→ **PROBLEM DETAILS**: As an exercise, transcribe the data below in full and exactly, omitting pictures.
** RECORDS SUPPLIED follows **
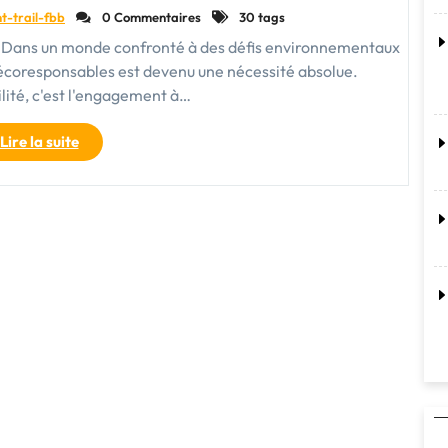
t-trail-fbb
0 Commentaires
30 tags
e Dans un monde confronté à des défis environnementaux
écoresponsables est devenu une nécessité absolue.
lité, c'est l'engagement à…
"Vivre
Lire la suite
de
manière
écoresponsable
:
Un
engagement
pour
un
avenir
durable"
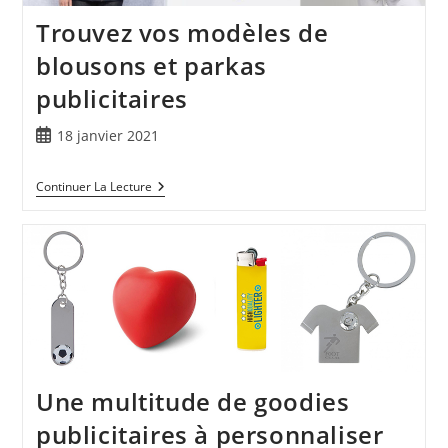
Trouvez vos modèles de
blousons et parkas
publicitaires
18 janvier 2021
Continuer La Lecture
Une multitude de goodies
publicitaires à personnaliser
** End of RECORDS SUPPLIED **
→ **THE COMPLETED TASK**:
t-trail-fbb
0 Commentaires
30 tags
e Dans un monde confronté à des défis environnementaux
écoresponsables est devenu une nécessité absolue.
lité, c'est l'engagement à…
"Vivre
Lire la suite
de
manière
écoresponsable
:
Un
engagement
pour
un
avenir
durable"
Trouvez vos modèles de
blousons et parkas
publicitaires
18 janvier 2021
Continuer La Lecture
Une multitude de goodies
publicitaires à personnaliser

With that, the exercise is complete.